======== Source records
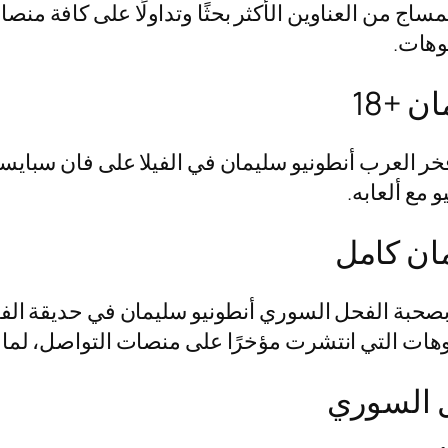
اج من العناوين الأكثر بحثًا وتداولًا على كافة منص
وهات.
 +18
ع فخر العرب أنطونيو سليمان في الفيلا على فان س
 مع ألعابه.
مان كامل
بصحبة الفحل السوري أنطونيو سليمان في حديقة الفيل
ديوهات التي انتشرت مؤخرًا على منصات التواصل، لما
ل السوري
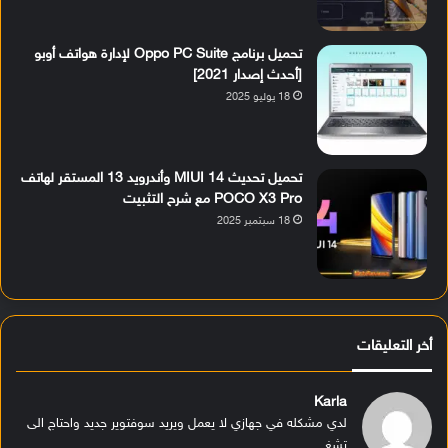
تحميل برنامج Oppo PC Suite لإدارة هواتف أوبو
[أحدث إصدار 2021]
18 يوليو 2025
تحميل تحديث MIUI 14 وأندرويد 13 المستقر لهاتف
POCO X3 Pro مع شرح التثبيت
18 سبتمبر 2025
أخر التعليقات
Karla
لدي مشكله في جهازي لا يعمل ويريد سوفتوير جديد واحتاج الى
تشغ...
================
- What needs to be done
How many lines in the entries include "تحميل"? Only the number is wanted.

- Result of the task
2